AI Statement

We recognize that AI raises serious questions around labor, creativity, energy consumption, ownership, and power. Many of those concerns are valid and deserve thoughtful scrutiny. Our interest lies in whether these technologies can be shaped to expand human agency and collective well-being rather than reinforce exploitative and extractive systems.

Mind Faux began as an exploration of media literacy, propaganda, and the forces that shape human perception. The project is not fundamentally about technology. Technology is one of the lenses through which we examine influence, agency, and human behavior.

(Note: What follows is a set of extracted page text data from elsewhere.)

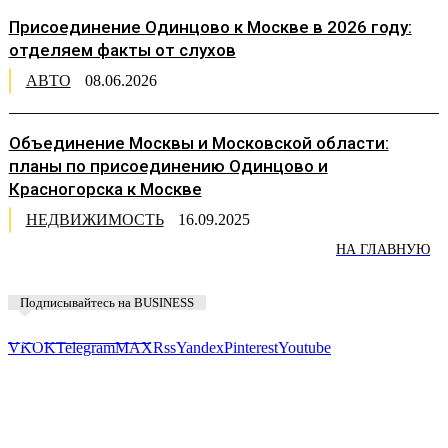
Присоединение Одинцово к Москве в 2026 году:
отделяем факты от слухов
АВТО
08.06.2026
Объединение Москвы и Московской области:
планы по присоединению Одинцово и
Красногорска к Москве
НЕДВИЖИМОСТЬ
16.09.2025
НА ГЛАВНУЮ
Подписывайтесь на BUSINESS
Предложить новость
VK
OK
Telegram
MAX
Rss
Yandex
Pinterest
Youtube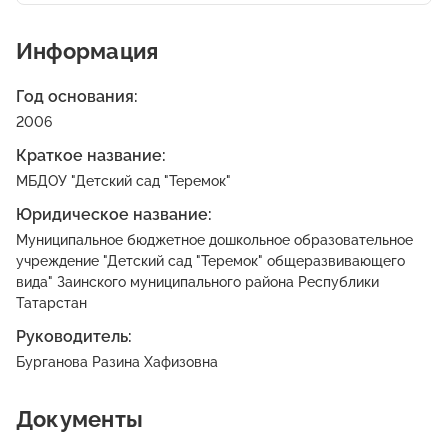
Информация
Год основания:
2006
Краткое название:
МБДОУ "Детский сад "Теремок"
Юридическое название:
Муниципальное бюджетное дошкольное образовательное
учреждение "Детский сад "Теремок" общеразвивающего
вида" Заинского муниципального района Республики
Татарстан
Руководитель:
Бурганова Разина Хафизовна
Документы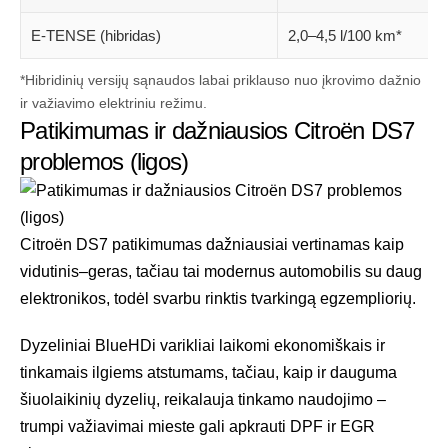
E-TENSE (hibridas)
2,0–4,5 l/100 km*
*Hibridinių versijų sąnaudos labai priklauso nuo įkrovimo dažnio
ir važiavimo elektriniu režimu.
Patikimumas ir dažniausios Citroën DS7
problemos (ligos)
Citroën DS7 patikimumas dažniausiai vertinamas kaip
vidutinis–geras, tačiau tai modernus automobilis su daug
elektronikos, todėl svarbu rinktis tvarkingą egzempliorių.
Dyzeliniai BlueHDi varikliai laikomi ekonomiškais ir
tinkamais ilgiems atstumams, tačiau, kaip ir dauguma
šiuolaikinių dyzelių, reikalauja tinkamo naudojimo –
trumpi važiavimai mieste gali apkrauti DPF ir EGR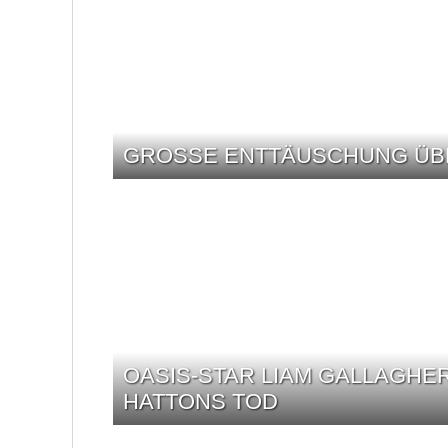
GROSSE ENTTÄUSCHUNG ÜBE
OASIS-STAR LIAM GALLAGHER
HATTONS TOD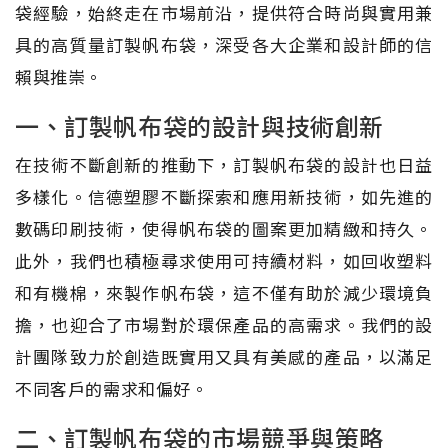
袋經驗，始終走在市場前沿，提供符合時尚與實用兼
具的高質量訂製帆布袋，深受各大企業和設計師的信
賴與推崇。
一、訂製帆布袋的設計與技術創新
在技術不斷創新的推動下，訂製帆布袋的設計也日益
多樣化。信德塑膠不斷探索和應用新技術，如先進的
數碼印刷技術，使得帆布袋的圖案更加精緻和持久。
此外，我們也積極尋求使用可持續材料，如回收塑料
和有機棉，來製作帆布袋，這不僅有助於減少環境負
擔，也迎合了市場對於環保產品的高需求。我們的設
計團隊致力於創造既實用又具有美感的產品，以滿足
不同客戶的需求和偏好。
二、訂製帆布袋的市場競爭與策略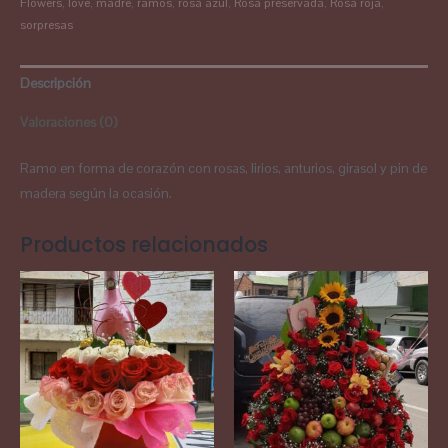
Flowers
,
love
,
madre
,
ramos
,
rosa azul
,
Rosa preservada
,
Rosa roja
,
sorpresas
Descripción
Valoraciones (0)
Ramo en forma de corazón con rosas, lirios, anturios, girasol y pin de
madera según la ocasión.
Productos relacionados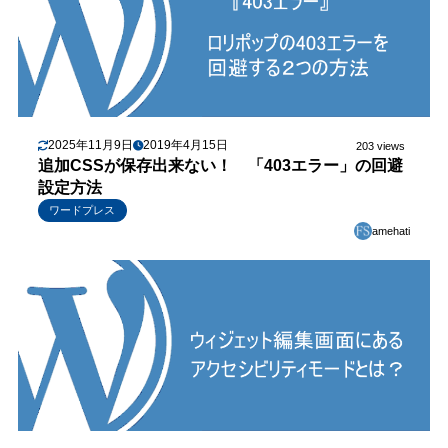
2025年11月9日
2019年4月15日
203 views
追加CSSが保存出来ない！ 「403エラー」の回避
設定方法
ワードプレス
amehati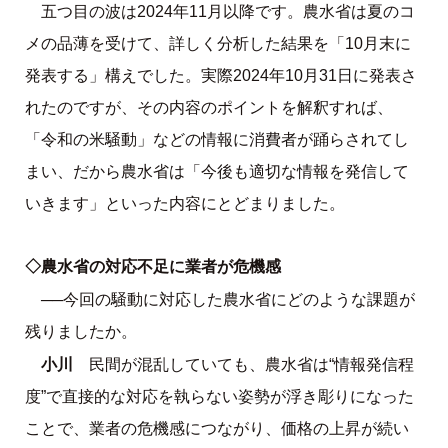
五つ目の波は2024年11月以降です。農水省は夏のコ
メの品薄を受けて、詳しく分析した結果を「10月末に
発表する」構えでした。実際2024年10月31日に発表さ
れたのですが、その内容のポイントを解釈すれば、
「令和の米騒動」
などの情報に消費者が踊らされてし
まい、だから農水省は「今後も適切な情報を発信して
いきます」といった内容にとどまりました。
◇農水省の対応不足に業者が危機感
──今回の騒動に対応した農水省にどのような課題が
残りましたか。
小川
民間が混乱していても、農水省は“情報発信程
度”で直接的な対応を執らない姿勢が浮き彫りになった
ことで、業者の危機感につながり、価格の上昇が続い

Through play, storytelling, simulation, and shared experiences, we encourage people to exercise cognitive agency and critical thinking as they navigate a world increasingly shaped by systems of influence amplified by these same technologies.

Our experiences are not designed to provide easy answers or comfortable certainty. We believe meaningful transformation often begins by confronting uncomfortable realities, not avoiding them.

Many of AI's current applications do not reflect our values and, in some cases, may actively undermine them. The future will not be shaped not by technology alone, but by the values, incentives, and people behind it. We aim to create experiences that reconnect people with their primary operating systems: their minds, their bodies, and their relationships with one another. The ideas explored through Mind Faux are not dependent on AI, virtual reality, or screens. They are invitations to conversations that should exist regardless of the medium. If humans can so easily envision and enact dystopian uses of AI, perhaps we should spend more time imagining and building genuinely prosocial, environmentally conscious, and human-centered possibilities as well.